Este articulista, sin ánimo de enmendar, añadiría que a veces también algunos olvidaron que el hombre es también subjetividad. Conciencia. Espíritu al que las fronteras y los cartabones limitan y deforman.
Una de las regularidades del socialismo del siglo XX y de su caída consistió en que el sentimiento de propiedad social nunca se afincó en la conciencia de los trabajadores. Jamás sintieron que sus fábricas fueran verdaderamente suyas, a pesar de la distribución mediante los fondos sociales de consumo. Algo impedía que se desarrollara una relación de propiedad entre el productor y los medios de producción. Y claro esta, no podía haber surgido esa relación ni ese sentimiento, porque los trabajadores no eran dueños en la práctica: seguían siendo asalariados. Ese era el efecto: asalariados del Estado. Porque nadie podrá discutir ya que el acto de estatalizar la propiedad no significa socializarla.
Doctrinalmente, el proyecto era perfecto: los obreros gobernarán y administrarán lo suyo como clase dominante, mediante sus representantes en el partido y el Estado. A la larga, los funcionarios derivaron hacia una casta y como casta adquirieron intereses que se separaron de los intereses de los trabajadores y del pueblo. No se estimuló la crítica ni la participación política que evitaran esas deformaciones.

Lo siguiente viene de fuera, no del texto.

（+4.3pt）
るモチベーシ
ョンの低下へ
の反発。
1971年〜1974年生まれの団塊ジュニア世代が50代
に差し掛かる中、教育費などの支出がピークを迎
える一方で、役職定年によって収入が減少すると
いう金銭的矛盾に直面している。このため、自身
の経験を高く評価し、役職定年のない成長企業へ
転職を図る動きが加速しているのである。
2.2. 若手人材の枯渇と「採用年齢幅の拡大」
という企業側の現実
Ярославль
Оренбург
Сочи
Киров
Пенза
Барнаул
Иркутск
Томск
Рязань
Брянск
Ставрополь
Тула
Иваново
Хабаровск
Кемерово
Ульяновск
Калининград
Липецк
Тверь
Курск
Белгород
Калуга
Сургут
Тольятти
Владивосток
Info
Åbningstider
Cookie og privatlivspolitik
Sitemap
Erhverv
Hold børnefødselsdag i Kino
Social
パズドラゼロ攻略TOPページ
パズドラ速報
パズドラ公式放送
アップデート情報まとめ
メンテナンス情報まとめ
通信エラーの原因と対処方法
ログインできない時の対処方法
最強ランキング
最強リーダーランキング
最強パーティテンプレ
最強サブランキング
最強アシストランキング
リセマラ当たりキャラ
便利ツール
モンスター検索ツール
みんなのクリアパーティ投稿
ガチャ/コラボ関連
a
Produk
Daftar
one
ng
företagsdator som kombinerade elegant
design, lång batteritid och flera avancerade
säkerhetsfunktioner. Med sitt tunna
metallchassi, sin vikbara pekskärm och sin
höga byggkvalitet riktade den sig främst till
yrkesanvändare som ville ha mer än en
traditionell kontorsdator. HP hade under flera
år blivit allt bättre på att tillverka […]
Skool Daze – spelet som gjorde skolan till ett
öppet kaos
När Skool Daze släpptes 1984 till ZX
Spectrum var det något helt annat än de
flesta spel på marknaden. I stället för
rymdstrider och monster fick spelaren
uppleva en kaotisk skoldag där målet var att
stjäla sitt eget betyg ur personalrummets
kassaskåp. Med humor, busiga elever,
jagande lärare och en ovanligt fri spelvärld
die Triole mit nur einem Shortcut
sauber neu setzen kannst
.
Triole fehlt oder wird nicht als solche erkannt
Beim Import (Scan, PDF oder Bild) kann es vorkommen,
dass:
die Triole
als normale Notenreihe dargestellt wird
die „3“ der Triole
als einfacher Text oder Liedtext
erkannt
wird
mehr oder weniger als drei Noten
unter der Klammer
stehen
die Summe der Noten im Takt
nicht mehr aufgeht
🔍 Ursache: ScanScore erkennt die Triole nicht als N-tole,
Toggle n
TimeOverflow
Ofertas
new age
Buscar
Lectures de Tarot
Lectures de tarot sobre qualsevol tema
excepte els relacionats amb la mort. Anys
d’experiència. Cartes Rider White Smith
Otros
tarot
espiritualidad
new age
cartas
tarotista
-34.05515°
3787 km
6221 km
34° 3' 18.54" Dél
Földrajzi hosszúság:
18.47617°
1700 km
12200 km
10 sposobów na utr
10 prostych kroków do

Y cómo hacerlo hoy para que en realidad la clase obrera asuma el poder y se sienta poder. No sé. Quién lo sabrá. Sabemos sí que la organización socialista conocida y fracasada en el siglo XX no logró la plenitud de la justicia. Confundió los plazos. Aceleró la etapa de tránsito del capitalismo al socialismo. Priorizó la política sobre la economía, y las centralizó de manera tan excesiva que nulificó la prerrogativa de acción de los lados. Convirtió el principio de igualdad en el emparejamiento de todos, sin distinguir las naturales diferencias de aptitudes y aplicación. El mercado no existió para vender, sino para dar. Y convirtió en un problema el acto de comprar. Fue, pues, una igualdad lograda en la pobreza, en el mínimo; jamás en el bienestar creciente regido por la ley distributiva de «a cada cual según su capacidad y a cada cual según su trabajo. No cuesta admitirlo, la igualdad convertida en igualitarismo paraliza a la sociedad. Y el desafío radica en hallar el término medio entre la «polarización» de la propiedad privada del capitalismo y la «paralización» del individuo ahogado en la colectividad del «socialismo» hasta ahora conocido. Y en una sociedad donde los individuos reciben al margen de su potencialidad y sus merecimientos, la democracia se convierte en una verticalizada y maquinal ceremonia, a la que le falta ese «buen sentido y equilibrio de derechos» que José Martí decía que habían olvidado los socialistas europeos del siglo XIX.
La propaganda, parece exacto decirlo, no puede transformar la voluntad en acción, el error en acierto, la escasez en abundancia, un mediatizado aparato conceptual en justicia. Superar al capitalismo es campaña que se gana sólo con las evidencias. Con las evidencias de una lucidez que ha de trascender los nombres y las consignas, para erigirse en hechos inconmovibles en una sociedad que logre ver y tratar al hombre como materia y conciencia a la par. Necesitado a la vez del bienestar material y de la cultura, bien espiritual. Y de ahí, partir hacia la sociedad y el hombre nuevos.